Au bon air des jardins (18e-21e siècles)
Colloque « Au bon air des jardins »
15 et 16 octobre 2024
École de la Nature et du Paysage, Blois (INSA Centre Val-de-Loire)
Au XIXe siècle, Maupassant décrivait la canicule
parisienne et vantait déjà la fraîcheur à l’ombre des arbres en écrivant que «
c’était une nuit sans vent, une de ces nuits d’étuve où l’air de Paris
surchauffé entre dans la poitrine comme une vapeur de four. Une armée de
fiacres menait sous les arbres tout un peuple d’amoureux » (Bel ami). Si les
fiacres ont disparu, nul doute que les promenades, parcs et jardins restent des
lieux appréciés en période de canicule pour des citadins à la recherche de "bon
air".
Le colloque vise à nourrir une réflexion générale sur l’air et le climat sous
le prisme socio-spatial des parcs et jardins urbains publics en France comme
dans le reste du monde. Il a pour objectif de montrer si ces espaces sont
marqués par des évolutions et transitions géohistoriques communes ou, au
contraire, différentes dans les enjeux liés à l’air et au climat (Corbin 1982 ;
Metzger 2018 ; Brassart et al. 2022). Afin de favoriser le dialogue
disciplinaire, l’appel est ouvert en SHS : géographie, géohistoire, histoire,
histoire de l’art, aménagement, architecture, projet de paysage, political
ecology, sociologie…
Argumentaire : L'air et le climat au cœur de la fabrique du jardin public en
ville
Les parcs et jardins publics connaissent plusieurs vagues d’ouverture au
XVIIIe siècle. Comme l’écrit Franck Debié, ils répondent à plusieurs objectifs
: « aérer, rafraîchir, nettoyer, permettre le repos, voilà fixés les objectifs
du premier jardin public» (2002). Ils ont en commun à la fois des métamorphoses
et une certaine continuité de leurs fonctions sociales et écologiques (Mathis
et Pépy 2017 ; Musée historique de Lausanne 2022).
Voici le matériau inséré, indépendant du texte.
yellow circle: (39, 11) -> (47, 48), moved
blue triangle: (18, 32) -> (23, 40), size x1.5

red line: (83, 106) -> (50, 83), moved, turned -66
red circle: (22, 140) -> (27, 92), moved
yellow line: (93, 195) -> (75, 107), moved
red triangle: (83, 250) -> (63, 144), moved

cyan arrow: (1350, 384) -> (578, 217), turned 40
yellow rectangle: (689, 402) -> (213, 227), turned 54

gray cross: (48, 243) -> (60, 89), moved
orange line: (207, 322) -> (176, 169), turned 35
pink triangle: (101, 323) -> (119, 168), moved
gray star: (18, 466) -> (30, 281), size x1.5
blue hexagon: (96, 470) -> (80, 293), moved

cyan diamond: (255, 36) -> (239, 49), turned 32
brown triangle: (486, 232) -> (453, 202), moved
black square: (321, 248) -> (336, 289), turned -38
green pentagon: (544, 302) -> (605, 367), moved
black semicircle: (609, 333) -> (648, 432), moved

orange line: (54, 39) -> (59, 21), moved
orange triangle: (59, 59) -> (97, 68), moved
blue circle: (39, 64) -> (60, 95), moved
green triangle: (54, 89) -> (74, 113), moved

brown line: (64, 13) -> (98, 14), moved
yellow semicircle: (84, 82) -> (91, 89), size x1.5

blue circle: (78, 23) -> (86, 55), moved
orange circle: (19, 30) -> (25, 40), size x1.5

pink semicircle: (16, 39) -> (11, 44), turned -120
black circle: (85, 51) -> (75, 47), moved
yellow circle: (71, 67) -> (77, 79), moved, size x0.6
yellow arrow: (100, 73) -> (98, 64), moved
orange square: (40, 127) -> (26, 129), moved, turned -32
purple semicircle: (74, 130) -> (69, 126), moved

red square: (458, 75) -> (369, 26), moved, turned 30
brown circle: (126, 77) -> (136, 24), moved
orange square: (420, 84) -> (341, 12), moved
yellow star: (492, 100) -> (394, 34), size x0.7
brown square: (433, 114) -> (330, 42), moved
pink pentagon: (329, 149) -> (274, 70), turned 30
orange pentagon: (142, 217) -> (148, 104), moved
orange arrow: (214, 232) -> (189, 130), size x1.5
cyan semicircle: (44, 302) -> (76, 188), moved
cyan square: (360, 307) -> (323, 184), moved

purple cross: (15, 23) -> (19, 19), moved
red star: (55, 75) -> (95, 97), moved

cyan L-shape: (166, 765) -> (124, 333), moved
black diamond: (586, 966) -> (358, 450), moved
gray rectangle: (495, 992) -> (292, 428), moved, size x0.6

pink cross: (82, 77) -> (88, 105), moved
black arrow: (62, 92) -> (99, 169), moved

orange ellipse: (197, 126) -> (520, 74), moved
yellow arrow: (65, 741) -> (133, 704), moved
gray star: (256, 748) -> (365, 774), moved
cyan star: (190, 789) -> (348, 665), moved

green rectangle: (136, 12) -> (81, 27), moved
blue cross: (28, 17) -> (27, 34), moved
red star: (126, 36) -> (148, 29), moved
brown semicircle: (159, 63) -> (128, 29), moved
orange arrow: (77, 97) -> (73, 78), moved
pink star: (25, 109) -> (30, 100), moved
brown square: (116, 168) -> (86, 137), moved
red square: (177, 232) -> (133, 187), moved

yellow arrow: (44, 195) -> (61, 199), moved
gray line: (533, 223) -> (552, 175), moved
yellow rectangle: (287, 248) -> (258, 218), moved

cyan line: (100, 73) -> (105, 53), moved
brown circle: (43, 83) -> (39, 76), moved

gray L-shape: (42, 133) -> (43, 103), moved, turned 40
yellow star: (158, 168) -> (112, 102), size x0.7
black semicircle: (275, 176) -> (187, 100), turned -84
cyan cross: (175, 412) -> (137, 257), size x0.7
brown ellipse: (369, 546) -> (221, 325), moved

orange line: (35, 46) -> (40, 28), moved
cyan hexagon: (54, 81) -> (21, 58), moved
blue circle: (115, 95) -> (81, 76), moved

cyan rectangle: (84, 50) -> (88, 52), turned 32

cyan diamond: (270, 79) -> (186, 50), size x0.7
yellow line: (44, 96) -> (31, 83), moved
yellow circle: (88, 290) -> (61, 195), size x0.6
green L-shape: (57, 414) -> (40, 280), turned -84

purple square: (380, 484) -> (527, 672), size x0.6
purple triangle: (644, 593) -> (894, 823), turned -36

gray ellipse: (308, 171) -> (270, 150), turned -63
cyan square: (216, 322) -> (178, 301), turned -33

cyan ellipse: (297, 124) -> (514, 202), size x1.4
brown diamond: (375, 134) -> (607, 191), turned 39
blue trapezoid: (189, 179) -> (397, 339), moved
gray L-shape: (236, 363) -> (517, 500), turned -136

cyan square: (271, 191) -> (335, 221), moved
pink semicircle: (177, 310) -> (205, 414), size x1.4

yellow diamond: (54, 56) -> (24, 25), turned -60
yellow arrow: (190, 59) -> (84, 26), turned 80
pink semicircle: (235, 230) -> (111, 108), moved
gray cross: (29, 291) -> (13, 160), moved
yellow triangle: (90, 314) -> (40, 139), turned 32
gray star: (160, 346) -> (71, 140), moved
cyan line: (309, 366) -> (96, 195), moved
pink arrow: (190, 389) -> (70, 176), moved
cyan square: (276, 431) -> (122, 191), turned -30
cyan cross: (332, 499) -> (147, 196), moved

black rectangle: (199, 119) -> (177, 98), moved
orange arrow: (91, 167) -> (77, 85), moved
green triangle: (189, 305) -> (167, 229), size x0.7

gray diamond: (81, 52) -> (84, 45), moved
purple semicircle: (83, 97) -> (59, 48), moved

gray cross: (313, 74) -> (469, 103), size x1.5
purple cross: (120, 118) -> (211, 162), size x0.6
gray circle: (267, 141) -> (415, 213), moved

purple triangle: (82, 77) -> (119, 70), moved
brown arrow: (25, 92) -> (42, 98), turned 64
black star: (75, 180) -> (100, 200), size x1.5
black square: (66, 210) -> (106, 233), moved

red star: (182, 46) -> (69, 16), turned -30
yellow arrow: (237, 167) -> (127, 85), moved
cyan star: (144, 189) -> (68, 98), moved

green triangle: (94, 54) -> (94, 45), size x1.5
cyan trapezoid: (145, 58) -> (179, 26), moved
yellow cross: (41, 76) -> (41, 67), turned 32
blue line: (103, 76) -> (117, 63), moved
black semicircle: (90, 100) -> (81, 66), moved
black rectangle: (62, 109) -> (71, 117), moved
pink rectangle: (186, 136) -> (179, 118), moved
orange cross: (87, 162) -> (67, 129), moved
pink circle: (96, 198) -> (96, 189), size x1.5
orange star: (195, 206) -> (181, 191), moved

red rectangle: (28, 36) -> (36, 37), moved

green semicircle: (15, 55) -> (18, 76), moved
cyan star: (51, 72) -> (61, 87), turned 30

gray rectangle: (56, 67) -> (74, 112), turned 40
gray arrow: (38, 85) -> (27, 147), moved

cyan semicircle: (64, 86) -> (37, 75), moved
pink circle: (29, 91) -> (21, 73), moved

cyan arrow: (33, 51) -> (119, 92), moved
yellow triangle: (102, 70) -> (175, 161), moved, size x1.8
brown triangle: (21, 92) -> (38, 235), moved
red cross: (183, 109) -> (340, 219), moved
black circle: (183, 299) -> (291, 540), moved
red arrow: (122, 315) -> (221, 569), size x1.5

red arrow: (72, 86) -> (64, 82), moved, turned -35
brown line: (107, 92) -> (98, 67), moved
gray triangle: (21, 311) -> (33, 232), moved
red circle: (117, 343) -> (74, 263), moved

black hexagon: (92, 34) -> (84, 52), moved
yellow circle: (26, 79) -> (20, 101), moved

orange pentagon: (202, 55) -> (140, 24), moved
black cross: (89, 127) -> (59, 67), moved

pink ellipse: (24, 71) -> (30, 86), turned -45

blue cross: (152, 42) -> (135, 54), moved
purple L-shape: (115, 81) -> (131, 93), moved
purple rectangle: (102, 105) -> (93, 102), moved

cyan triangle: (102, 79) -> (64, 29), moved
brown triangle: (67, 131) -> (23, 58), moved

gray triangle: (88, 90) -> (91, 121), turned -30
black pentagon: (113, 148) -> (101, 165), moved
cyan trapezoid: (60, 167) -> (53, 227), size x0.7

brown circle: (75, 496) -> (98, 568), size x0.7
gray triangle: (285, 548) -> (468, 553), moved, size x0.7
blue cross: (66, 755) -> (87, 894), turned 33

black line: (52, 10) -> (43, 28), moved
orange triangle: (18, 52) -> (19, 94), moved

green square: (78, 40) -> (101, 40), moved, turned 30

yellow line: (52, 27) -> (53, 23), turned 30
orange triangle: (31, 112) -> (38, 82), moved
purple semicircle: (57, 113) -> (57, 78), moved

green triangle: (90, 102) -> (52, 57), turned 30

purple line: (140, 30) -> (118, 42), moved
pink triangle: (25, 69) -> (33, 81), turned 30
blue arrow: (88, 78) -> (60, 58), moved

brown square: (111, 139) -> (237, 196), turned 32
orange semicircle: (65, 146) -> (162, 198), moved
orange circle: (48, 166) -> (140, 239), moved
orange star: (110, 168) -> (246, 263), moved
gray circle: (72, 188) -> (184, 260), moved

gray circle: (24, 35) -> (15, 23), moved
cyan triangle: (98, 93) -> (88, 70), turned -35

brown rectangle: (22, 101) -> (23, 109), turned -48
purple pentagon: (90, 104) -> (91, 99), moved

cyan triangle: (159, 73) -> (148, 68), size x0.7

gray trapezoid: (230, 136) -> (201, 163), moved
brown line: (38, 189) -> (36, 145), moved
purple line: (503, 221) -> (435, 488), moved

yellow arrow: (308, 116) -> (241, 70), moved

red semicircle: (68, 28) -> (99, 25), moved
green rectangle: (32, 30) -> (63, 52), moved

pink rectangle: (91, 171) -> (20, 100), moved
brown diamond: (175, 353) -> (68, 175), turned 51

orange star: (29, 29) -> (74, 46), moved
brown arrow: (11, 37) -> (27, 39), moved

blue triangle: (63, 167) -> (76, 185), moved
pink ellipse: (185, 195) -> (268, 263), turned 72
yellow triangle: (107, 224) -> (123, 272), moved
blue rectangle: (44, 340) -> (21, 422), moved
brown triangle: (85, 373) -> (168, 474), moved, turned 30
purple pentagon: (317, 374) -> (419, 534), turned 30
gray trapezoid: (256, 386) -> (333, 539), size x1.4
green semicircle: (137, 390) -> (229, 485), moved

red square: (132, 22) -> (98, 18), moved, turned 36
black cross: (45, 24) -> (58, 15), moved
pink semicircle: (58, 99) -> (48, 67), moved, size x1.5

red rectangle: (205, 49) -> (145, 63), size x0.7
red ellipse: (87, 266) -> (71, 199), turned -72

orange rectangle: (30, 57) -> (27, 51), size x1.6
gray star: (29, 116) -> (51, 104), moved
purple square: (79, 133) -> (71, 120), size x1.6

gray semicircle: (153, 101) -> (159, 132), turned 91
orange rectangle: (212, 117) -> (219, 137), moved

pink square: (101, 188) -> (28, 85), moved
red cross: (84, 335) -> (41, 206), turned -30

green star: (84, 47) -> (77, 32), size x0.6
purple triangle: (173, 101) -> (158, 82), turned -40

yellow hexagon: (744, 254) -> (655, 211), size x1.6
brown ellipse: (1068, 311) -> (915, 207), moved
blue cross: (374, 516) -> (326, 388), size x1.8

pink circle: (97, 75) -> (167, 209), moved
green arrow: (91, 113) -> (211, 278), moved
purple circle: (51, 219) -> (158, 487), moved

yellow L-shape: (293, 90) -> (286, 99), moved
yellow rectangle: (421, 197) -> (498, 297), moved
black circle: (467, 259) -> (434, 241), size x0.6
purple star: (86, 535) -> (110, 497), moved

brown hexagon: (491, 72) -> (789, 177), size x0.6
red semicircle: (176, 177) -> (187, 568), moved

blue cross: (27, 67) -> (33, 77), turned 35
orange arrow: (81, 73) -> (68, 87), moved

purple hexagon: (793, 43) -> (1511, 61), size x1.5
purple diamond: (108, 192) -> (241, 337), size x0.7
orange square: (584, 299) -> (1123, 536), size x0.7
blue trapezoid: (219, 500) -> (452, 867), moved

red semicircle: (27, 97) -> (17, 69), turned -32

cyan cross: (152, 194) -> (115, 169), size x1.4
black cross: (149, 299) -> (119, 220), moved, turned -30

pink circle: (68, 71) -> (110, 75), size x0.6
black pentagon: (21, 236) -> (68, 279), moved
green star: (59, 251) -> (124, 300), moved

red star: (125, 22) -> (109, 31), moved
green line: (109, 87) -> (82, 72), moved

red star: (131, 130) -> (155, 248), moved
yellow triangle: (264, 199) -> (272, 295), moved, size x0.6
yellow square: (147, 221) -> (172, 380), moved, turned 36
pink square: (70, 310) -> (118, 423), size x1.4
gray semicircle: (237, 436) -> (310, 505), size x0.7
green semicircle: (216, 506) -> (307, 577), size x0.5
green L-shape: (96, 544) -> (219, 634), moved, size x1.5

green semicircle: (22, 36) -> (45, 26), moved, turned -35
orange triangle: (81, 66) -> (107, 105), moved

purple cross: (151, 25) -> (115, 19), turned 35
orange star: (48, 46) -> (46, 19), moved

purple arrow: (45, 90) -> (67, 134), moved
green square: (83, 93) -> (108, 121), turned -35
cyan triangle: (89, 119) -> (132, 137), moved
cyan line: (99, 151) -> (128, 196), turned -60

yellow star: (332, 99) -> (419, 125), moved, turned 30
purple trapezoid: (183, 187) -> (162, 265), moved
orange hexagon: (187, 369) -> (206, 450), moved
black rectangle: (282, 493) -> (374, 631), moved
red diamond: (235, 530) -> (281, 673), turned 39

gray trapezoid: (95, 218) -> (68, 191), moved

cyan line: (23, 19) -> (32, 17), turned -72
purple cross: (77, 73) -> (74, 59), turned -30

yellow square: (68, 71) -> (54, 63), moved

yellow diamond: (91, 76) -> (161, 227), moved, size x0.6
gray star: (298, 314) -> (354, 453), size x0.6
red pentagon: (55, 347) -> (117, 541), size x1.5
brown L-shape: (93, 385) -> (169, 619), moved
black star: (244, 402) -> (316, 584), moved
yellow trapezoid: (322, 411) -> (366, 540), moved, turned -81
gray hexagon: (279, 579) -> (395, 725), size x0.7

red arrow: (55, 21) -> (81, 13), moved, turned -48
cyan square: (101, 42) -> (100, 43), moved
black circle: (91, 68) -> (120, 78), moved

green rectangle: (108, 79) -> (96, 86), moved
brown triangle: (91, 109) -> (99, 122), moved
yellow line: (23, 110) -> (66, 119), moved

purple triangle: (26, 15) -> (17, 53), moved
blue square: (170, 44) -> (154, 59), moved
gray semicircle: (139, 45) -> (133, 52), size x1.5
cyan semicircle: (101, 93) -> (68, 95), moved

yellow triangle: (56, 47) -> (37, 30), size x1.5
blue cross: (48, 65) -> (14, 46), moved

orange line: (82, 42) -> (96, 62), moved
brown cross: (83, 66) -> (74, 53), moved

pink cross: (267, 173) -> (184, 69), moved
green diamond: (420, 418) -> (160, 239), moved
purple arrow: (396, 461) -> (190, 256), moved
Nous les envisageons pour ce
colloque dans toute leur diversité mais dans la mesure où ils sont bien ouverts
au moins une partie du temps à un grand public et où ils sont connectés à la
ville, en incluant les « bois » proches des villes, les cimetières et les
jardins botaniques notamment dans les Empires (Blais 2023). Réputés comme des
refuges d’air pur depuis le XVIIIe siècle dans des villes jugées malsaines
(Lefay 2015), ils sont devenus récemment des îlots de fraicheur dans des villes
fortement marquées par les canicules, et plus généralement par le changement
climatique.
C’est cette approche géohistorique que le colloque souhaite mettre en avant en
ouvrant des perspectives de dialogues féconds entre le passé, le présent et le
futur de ces espaces aménagés pour accueillir le public ou ouverts au public à
un moment de leur histoire. Y a-t-il eu par exemple des discours ou pratiques
spécifiques liées à l’air dans les parcs et jardins selon les lieux, les
tendances politiques ? Pourquoi certaines périodes sont-elles plus favorables
que d’autres dans la prise en compte de cet enjeu ? Quelle place spécifique a
été donnée aux parcs et jardins lorsque la voiture est devenue de plus en plus
présente en ville notamment après la seconde guerre mondiale ? Ces espaces
ont-ils été des lieux d’expérimentation pour étudier la pollution de l’air
(Escourrou 1991) et le réchauffement climatique ?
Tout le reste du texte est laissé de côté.